Records provided Start Marker
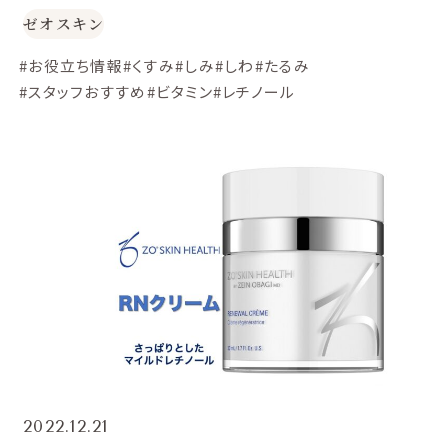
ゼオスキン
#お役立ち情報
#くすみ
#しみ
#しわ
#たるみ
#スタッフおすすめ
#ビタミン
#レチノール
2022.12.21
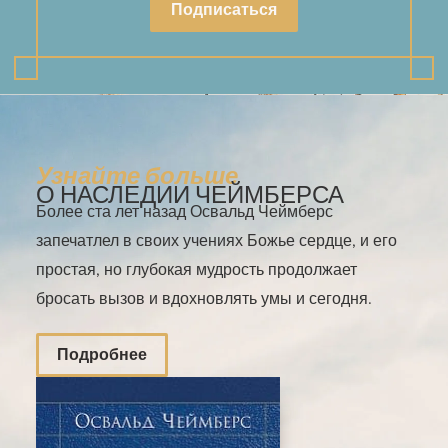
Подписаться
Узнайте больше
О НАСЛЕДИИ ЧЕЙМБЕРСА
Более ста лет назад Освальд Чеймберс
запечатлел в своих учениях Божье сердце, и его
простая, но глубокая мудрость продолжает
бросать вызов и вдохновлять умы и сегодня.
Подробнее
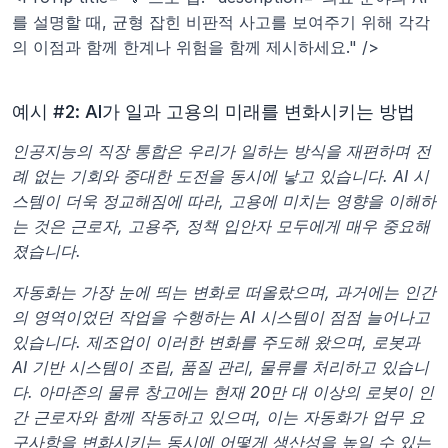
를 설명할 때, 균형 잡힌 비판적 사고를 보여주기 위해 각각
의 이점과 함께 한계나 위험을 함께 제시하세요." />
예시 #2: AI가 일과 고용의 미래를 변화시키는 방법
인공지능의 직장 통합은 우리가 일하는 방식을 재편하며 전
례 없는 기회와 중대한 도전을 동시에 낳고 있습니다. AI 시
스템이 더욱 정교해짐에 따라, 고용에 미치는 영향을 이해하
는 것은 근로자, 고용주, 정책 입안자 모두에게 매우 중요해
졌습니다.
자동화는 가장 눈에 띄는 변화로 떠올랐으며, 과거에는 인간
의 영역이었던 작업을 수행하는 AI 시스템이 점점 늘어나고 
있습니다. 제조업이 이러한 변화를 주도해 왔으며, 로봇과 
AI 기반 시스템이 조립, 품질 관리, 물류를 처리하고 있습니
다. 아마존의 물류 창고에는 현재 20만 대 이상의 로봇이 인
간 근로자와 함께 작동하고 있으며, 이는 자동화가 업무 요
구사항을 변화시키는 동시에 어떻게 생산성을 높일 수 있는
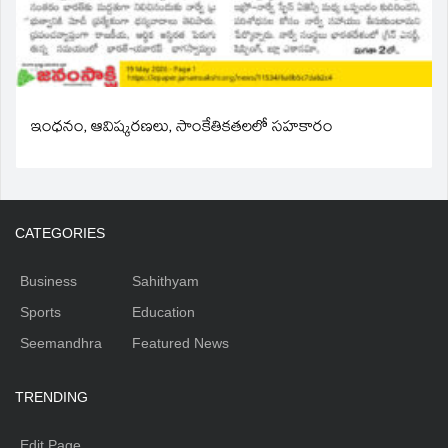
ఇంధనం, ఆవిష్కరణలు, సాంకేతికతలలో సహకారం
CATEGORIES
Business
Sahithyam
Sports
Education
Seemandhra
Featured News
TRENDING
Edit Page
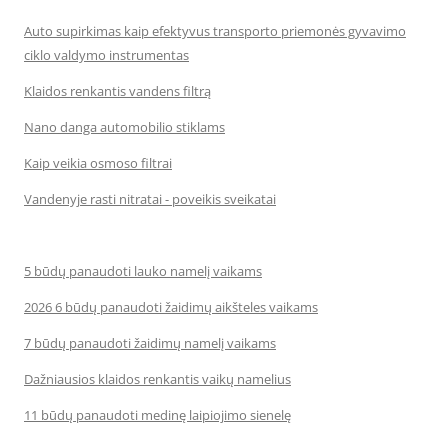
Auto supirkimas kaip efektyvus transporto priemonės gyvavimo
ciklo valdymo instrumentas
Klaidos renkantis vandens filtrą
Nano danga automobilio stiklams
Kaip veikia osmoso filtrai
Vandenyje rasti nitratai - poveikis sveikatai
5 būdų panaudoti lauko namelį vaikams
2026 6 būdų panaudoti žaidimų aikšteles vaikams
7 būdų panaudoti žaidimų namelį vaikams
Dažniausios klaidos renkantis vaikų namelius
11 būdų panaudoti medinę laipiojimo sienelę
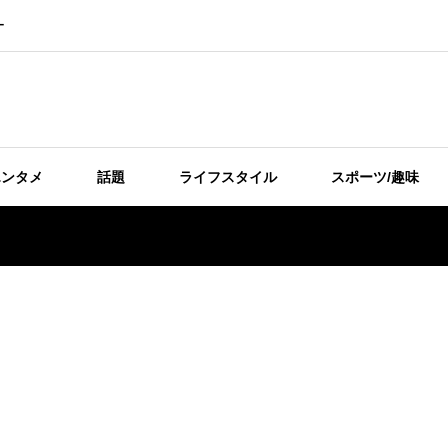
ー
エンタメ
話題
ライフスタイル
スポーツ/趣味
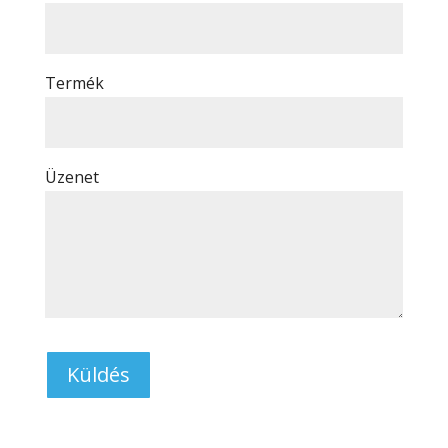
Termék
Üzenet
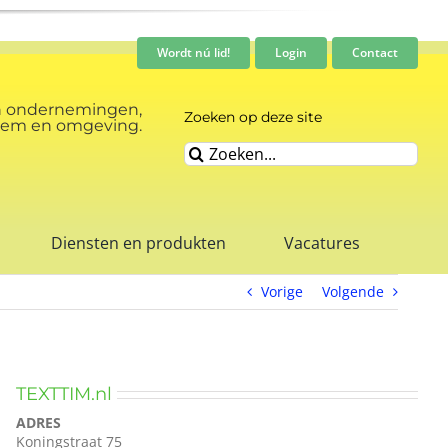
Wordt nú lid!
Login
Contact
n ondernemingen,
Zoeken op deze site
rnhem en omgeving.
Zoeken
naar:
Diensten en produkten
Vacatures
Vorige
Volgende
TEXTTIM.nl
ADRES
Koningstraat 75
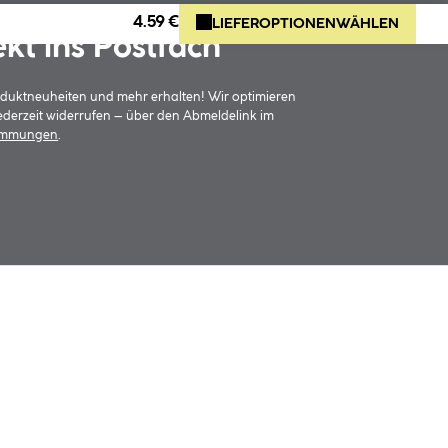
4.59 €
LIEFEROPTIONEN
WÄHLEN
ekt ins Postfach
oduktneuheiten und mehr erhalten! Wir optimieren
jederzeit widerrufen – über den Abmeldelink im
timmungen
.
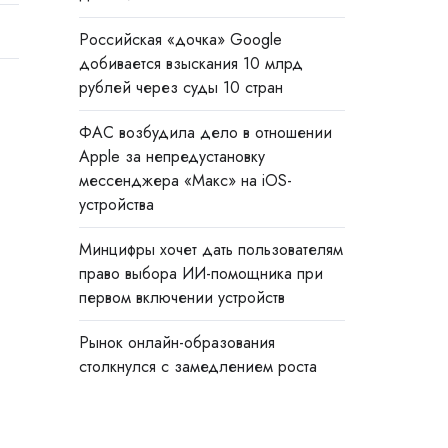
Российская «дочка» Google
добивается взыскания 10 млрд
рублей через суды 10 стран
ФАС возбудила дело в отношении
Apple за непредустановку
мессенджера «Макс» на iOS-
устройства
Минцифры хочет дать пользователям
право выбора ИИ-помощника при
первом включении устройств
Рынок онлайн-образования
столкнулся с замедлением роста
Records provided End Marker
**What the task requires:**
If a line above holds the string "namelį", return it as it stands.

**Solved exercise:**
5 būdų panaudoti lauko namelį vaikams
7 būdų panaudoti žaidimų namelį vaikams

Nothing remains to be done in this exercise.